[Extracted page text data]
== == ==
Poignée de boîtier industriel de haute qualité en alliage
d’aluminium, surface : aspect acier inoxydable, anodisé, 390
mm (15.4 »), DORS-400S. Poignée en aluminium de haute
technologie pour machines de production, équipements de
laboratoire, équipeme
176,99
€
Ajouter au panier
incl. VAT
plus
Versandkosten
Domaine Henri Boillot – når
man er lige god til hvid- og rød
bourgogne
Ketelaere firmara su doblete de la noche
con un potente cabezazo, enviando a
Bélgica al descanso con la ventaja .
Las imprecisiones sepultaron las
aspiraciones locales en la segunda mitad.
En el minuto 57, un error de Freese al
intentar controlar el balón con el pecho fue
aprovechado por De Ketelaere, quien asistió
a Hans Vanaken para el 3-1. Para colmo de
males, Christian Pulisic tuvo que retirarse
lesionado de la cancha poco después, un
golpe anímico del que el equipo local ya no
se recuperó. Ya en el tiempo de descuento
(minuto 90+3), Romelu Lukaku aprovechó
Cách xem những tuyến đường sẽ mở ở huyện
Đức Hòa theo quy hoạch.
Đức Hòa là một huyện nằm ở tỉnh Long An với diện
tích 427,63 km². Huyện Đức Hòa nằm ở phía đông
== == ==
→ **Exercise description**
Retype only the lines above between the line with "males, Christian Pulisic tuvo que retirarse" and the line with "Đức Hòa là một", counting those two lines as well, and keep every character as it is.

→ **Reply**
males, Christian Pulisic tuvo que retirarse
lesionado de la cancha poco después, un
golpe anímico del que el equipo local ya no
se recuperó. Ya en el tiempo de descuento
(minuto 90+3), Romelu Lukaku aprovechó
Cách xem những tuyến đường sẽ mở ở huyện
Đức Hòa theo quy hoạch.
Đức Hòa là một huyện nằm ở tỉnh Long An với diện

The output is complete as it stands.